Suddenly Radhika thought she heard a gasp from the other end. Had she got carried away by her emotions? Had she unintentionally hurt her father-in-law? “I’m sorry Daddy, I really didn’t mean to… I mean…”
“No, no, go on. Argued like a lawyer’s daughter-in-law - as my father would have said”, he remarked sarcastically. Radhika couldn’t suppress a sigh of relief.

“Daddy, remember Gibran’s ‘Prophet’ that you and Mummy bought me for my birthday? I loved the entire book and almost know it by-heart! But the part that really made an impression on me was his views on children. It goes something like this:
Your children are not your own - they are the sons and daughters of Life’s longing for itself.
They came through you, but not from you - and though they are with you they do not belong to you.
You may give them your love but not your thoughts - for they have their own thoughts…
You may strive to be like them but seek not to make them like you, for life goes forward and tarries not with yesterday
…”

When I read these words I realized that the great poet had captured the essence of parenting in them.
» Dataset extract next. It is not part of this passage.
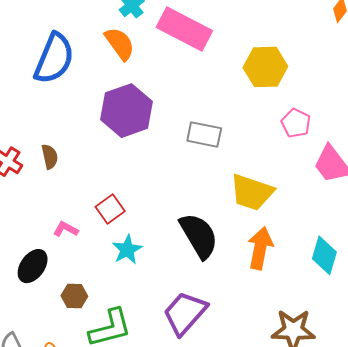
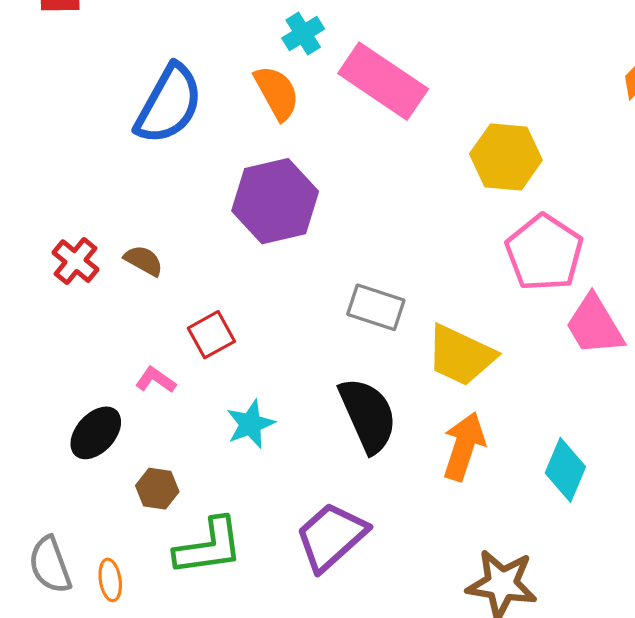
pink pentagon: (296, 123) -> (544, 253), size x1.6
gray rectangle: (204, 135) -> (376, 307), moved
brown semicircle: (50, 157) -> (144, 261), turned -55
red square: (110, 209) -> (211, 335), moved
It is this philosophy that Sachin and I have been trying to practise - love your children unconditionally without any expectations, and savour that very special bond. Speaking of bonds, if shared blood and genes are what make a relationship special, how is it that I am so close to you and Mummy, probably closer than to my own parents?” She could not say anything more -a flood of memories and emotions filled her being and a huge lump in the throat stifled her voice. She sensed that Daddy had become emotional too, and was grateful when he deftly steered the conversation forward.

“How could I forget the most important part - Tanya? Is the little one prepared for all this? You never know how children will react…”
Instantly, Radhika could feel her eyes sparkling. “You know how she is, Daddy - quite precocious for a five-year old. She has been asking for a “baby of my own” for some time now, and we have had quite a few discussions on this. I have explained to her that babies can either come from the mother’s tummy, or from a special place where several babies wait for families. She knows that we will soon be going to one such place to bring home our baby - and she just can’t wait. Of course, she occasionally reminds me that we should try to get a ‘she-sister’, since a ‘he-brother’ may not know how to play with the dolls she has saved for her baby!” At this, the doting grandfather burst out laughing.

“Adoption is a noble deed indeed, no doubt…” he said. Radhika noticed that his tone had softened.
“Daddy, I feel that every act of parenting is a wonderful experience - be it biological or otherwise. But I get terribly put off when people tell me that adoption is a charitable act or a sacrifice on the part of parents. If so, what about the pain - physical and otherwise - of biological parenting? Besides, parenting is not a one-way relationship; it is definitely mutual. You and your child benefit from it, no matter whether the relationship is biological or adoptive. I feel every couple needs to be aware of this before embarking on the marvellous journey called parenthood”.
“If you do start the adoption procedure, how do you plan to go about the whole thing? Where will you begin from?”
“Since we are coming on leave soon, we thought it would be a good idea to visit the state ACA - that is the Adoption Coordinating Agency. They will advise us on how to proceed.”
There was silence at the other end for a few moments. Then she heard Daddy’s voice again, “This is the problem with you youngsters - you leave everything for the last moment. Let me contact the Agency right away and find out the details - that way, you can be better prepared”.
Radhika couldn't believe her ears. Was she imagining things? “Eh… Daddy..?” she mumbled.
“I said I’m going to contact this Agency NOW - don’t tell me you have a problem with that too”, he chuckled.

Was it joy or relief that overpowered Radhika at that moment? Daddy always manages to have the last laugh, she said to herself. Not that she minded it in the least!





2 comments:

Anonymous said...

Great pointers to deal with the family members before embarking on adoption. Fictional format helped me to relate to the characters.

Anonymous said...

Feels like someone just held my hand & took me , few steps forward. AWESOME!